Bell falls agonisingly short of 100 in his final first-class innings

Ian Bell falls agonisingly short of 100 in his final first-class innings before retirement with former England star receiving guard of honour when he went out to bat for Warwickshire

  • The 38-year-old received a guard of honour from Glamorgan players
  • Warwickshire batsman made 90 before he chopped on in Bob Willis Trophy tie
  • Bell will retire from playing at the end of season after playing for the Bears in T20

Ian Bell almost signed off from first-class cricket in the grand manner, only to be bowled for 90 by Glamorgan’s Timm van der Gugten playing for Warwickshire in the Bob Willis Trophy at Cardiff.

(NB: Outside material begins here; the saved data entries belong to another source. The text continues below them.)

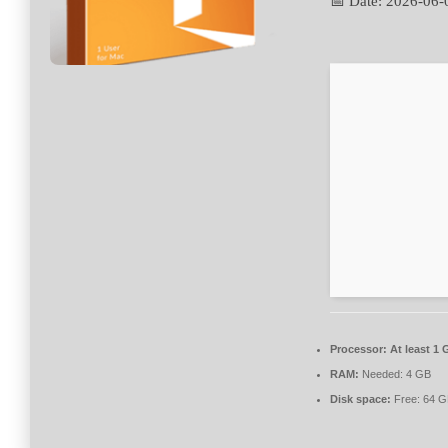
📅 Date:
2026-06-
Processor:
At least 1 
RAM:
Needed: 4 GB
Disk space:
Free: 64 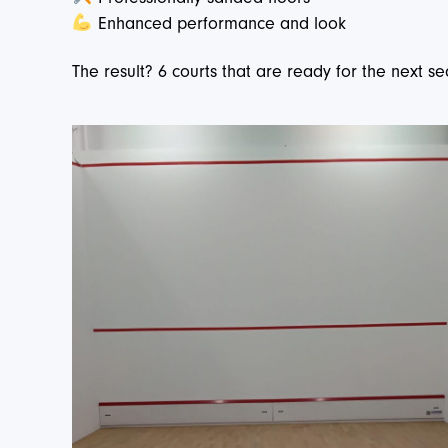
Enhanced performance and look
The result? 6 courts that are ready for the next s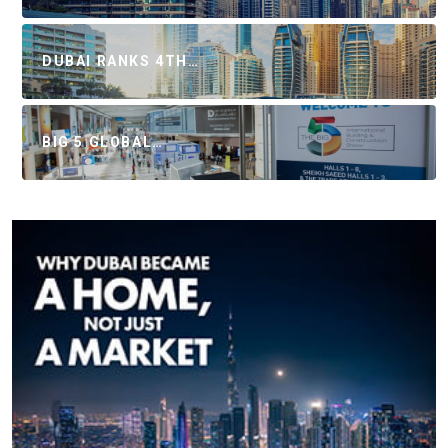
DUBAI RANKS 4TH…
BIG 5 GLOBAL…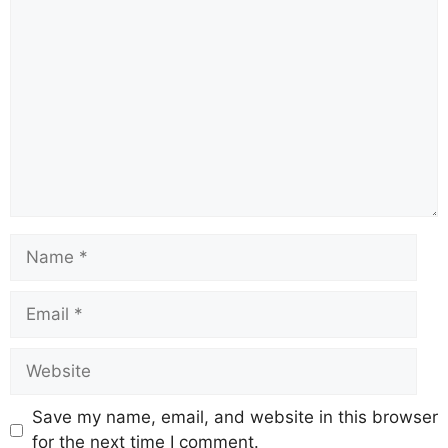
b
A
st
a
d
Li
o
p
m
s
n
o
p
k
k
Save my name, email, and website in this browser
for the next time I comment.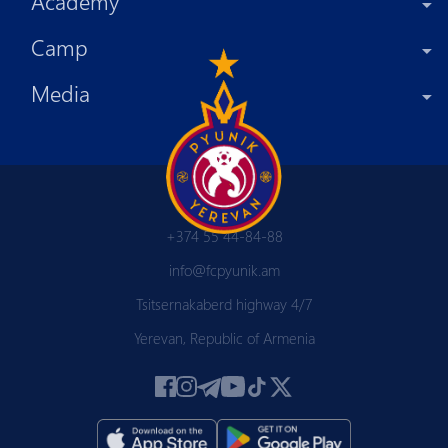
Academy
Camp
Media
+374 55 44-84-88
info@fcpyunik.am
Tsitsernakaberd highway 4/7
Yerevan, Republic of Armenia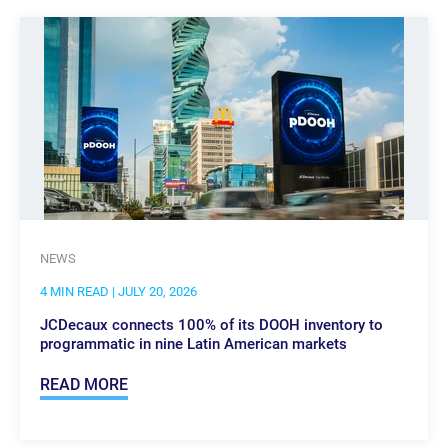
NEWS
4 MIN READ
| JULY 20, 2026
JCDecaux connects 100% of its DOOH inventory to
programmatic in nine Latin American markets
READ MORE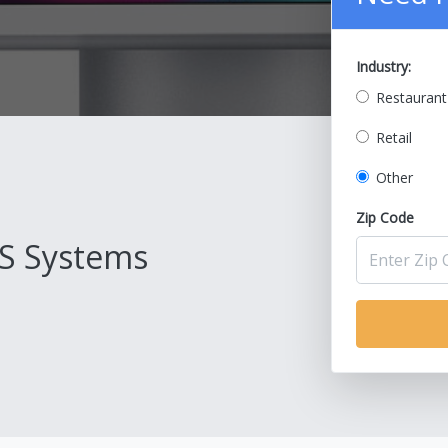
Industry:
Restaurant
Retail
Other
Zip Code
S Systems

The 38-year-old, who had been given a guard of honour by his opponents as he emerged for his 524th and final first-class innings, had moved to within 10 of what would have been his 58th century when he chopped on. 

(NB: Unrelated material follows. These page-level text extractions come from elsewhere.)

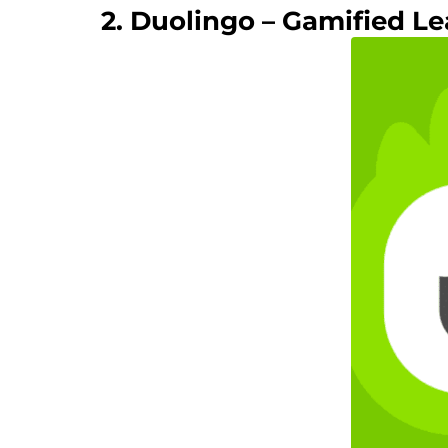
2. Duolingo – Gamified Le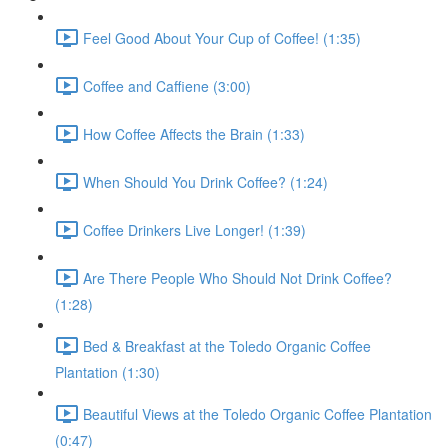
Feel Good About Your Cup of Coffee! (1:35)
Coffee and Caffiene (3:00)
How Coffee Affects the Brain (1:33)
When Should You Drink Coffee? (1:24)
Coffee Drinkers Live Longer! (1:39)
Are There People Who Should Not Drink Coffee?
(1:28)
Bed & Breakfast at the Toledo Organic Coffee
Plantation (1:30)
Beautiful Views at the Toledo Organic Coffee Plantation
(0:47)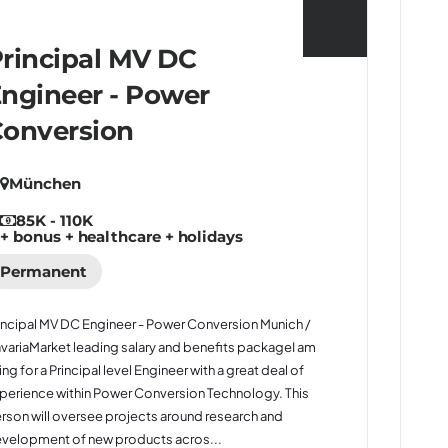
rincipal MV DC
ngineer - Power
onversion
München
85K - 110K
+ bonus + healthcare + holidays
Permanent
incipal MV DC Engineer - Power Conversion Munich /
variaMarket leading salary and benefits packageI am
ring for a Principal level Engineer with a great deal of
perience within Power Conversion Technology. This
rson will oversee projects around research and
velopment of new products acros...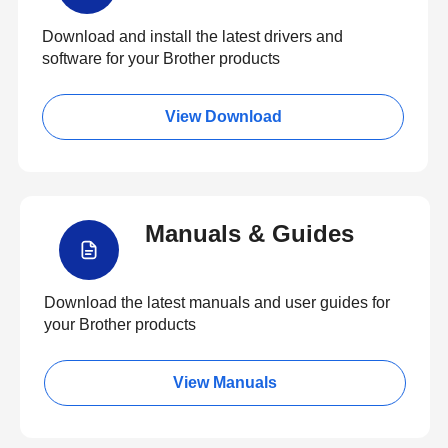
Download and install the latest drivers and
software for your Brother products
View Download
Manuals & Guides
Download the latest manuals and user guides for
your Brother products
View Manuals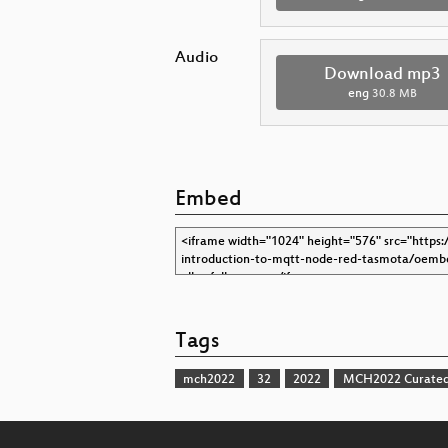
Audio
Download mp3
eng
30.8 MB
Embed
Tags
mch2022
32
2022
MCH2022 Curated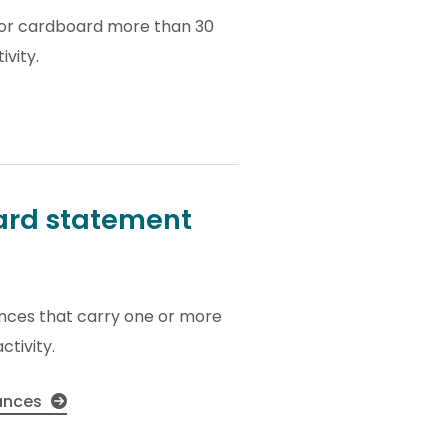
s or cardboard more than 30
ivity.
zard statement
ances that carry one or more
ctivity.
tances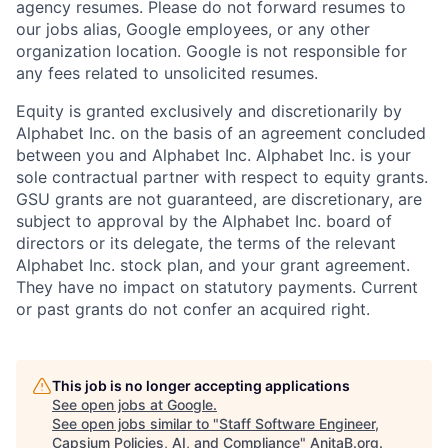
agency resumes. Please do not forward resumes to
our jobs alias, Google employees, or any other
organization location. Google is not responsible for
any fees related to unsolicited resumes.
Equity is granted exclusively and discretionarily by
Alphabet Inc. on the basis of an agreement concluded
between you and Alphabet Inc. Alphabet Inc. is your
sole contractual partner with respect to equity grants.
GSU grants are not guaranteed, are discretionary, are
subject to approval by the Alphabet Inc. board of
directors or its delegate, the terms of the relevant
Alphabet Inc. stock plan, and your grant agreement.
They have no impact on statutory payments. Current
or past grants do not confer an acquired right.
This job is no longer accepting applications
See open jobs at
Google
.
See open jobs similar to "
Staff Software Engineer,
Capsium Policies, AI, and Compliance
"
AnitaB.org
.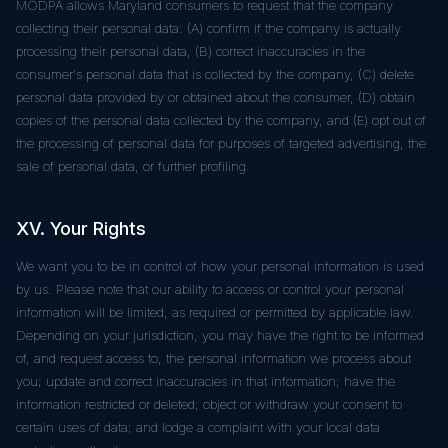
MODPA allows Maryland consumers to request that the company
collecting their personal data: (A) confirm if the company is actually
processing their personal data, (B) correct inaccuracies in the
consumer's personal data that is collected by the company, (C) delete
personal data provided by or obtained about the consumer, (D) obtain
copies of the personal data collected by the company, and (E) opt out of
the processing of personal data for purposes of targeted advertising, the
sale of personal data, or further profiling.
XV. Your Rights
We want you to be in control of how your personal information is used
by us. Please note that our ability to access or control your personal
information will be limited, as required or permitted by applicable law.
Depending on your jurisdiction, you may have the right to be informed
of, and request access to, the personal information we process about
you; update and correct inaccuracies in that information; have the
information restricted or deleted; object or withdraw your consent to
certain uses of data; and lodge a complaint with your local data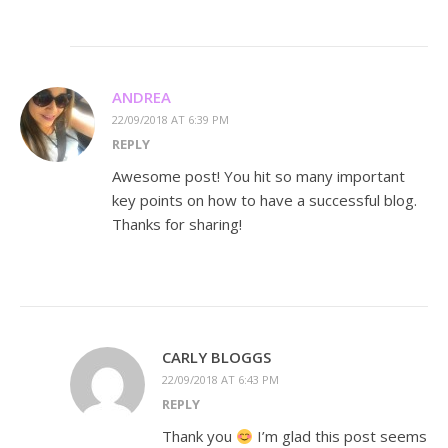
ANDREA
22/09/2018 AT 6:39 PM
REPLY
Awesome post! You hit so many important
key points on how to have a successful blog.
Thanks for sharing!
CARLY BLOGGS
22/09/2018 AT 6:43 PM
REPLY
Thank you
I’m glad this post seems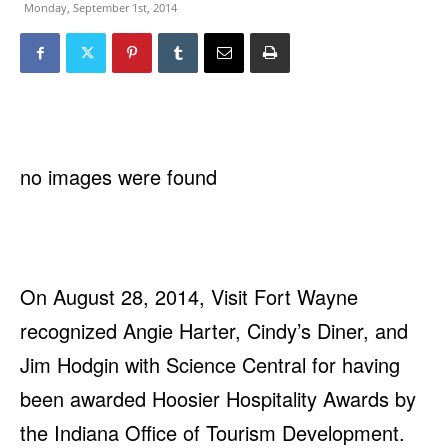
Monday, September 1st, 2014
no images were found
On August 28, 2014, Visit Fort Wayne
recognized Angie Harter, Cindy’s Diner, and
Jim Hodgin with Science Central for having
been awarded Hoosier Hospitality Awards by
the Indiana Office of Tourism Development.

He will represent the Bears in the T20 Blast, and then call it a day, ending a career that brought him 118 Test caps and 7,727 runs, and 20,440 first-class runs in total at an average of 43.

Ian Bell fell agonisingly short of a fairytale ending to a memorable career on Tuesday

The 38-year-old received a guard of honour as he walked out to bat at Cardiff on Tuesday

The highlight of Bell’s career came during the 2013 Ashes, when his three hundreds were the backbone of England’s 3-0 win over the Australians, though by then he had already been a crucial part of a powerful middle order that helped England to top of the Test rankings in 2011.

He scored 22 Test hundreds in all – only Alastair Cook and Kevin Pietersen scored more for England – and played in an England-record five successful Ashes-winning series. He also appeared in 161 one-day and eight T20 internationals. 

The former England batsman will retire at the end of the 2020 domestic season.

Ex-England batsman Ian Bell announced he will retire at the end of the 2020 domestic season

The five-time Ashes winner has spent his entire career with Warwickshire and has announced his decision to call time on his playing days when the Bears wrap up their commitments this season.

‘It’s true when they say you know when the time’s right, and unfortunately, my time is now,’ the 38-year-old said in a statement.

‘While my hunger and enthusiasm for the sport that I love remain as strong as ever, my body simply can’t keep up with the demands of the game to the standard of which I expect of myself.’

He was part of England’s 2005 Ashes winning side and went on to win the urn four more times

Bell will perhaps be best remembered by England fans for being part of the side which reclaimed the Ashes in 2005, but he would lift the urn on four further occasions during a Test career which yielded 7,727 runs and 22 centuries.

He won 118 Test caps in total, while he played in 161 one-day internationals and eight T20 internationals.

Across his first-class career Bell has scored 20,300 runs at 43.46, with 57 hundreds. 

The 38-year-old has admitted that he will step away from the game due to his advancing age

He made his Test debut in 2004, an impressive 70 against the West Indies showing signs of what was to come, and the runs rarely dried up.

The 2005 Ashes success was followed by the 2009 regaining, 2010 defence and further wins in 2013 and 2015.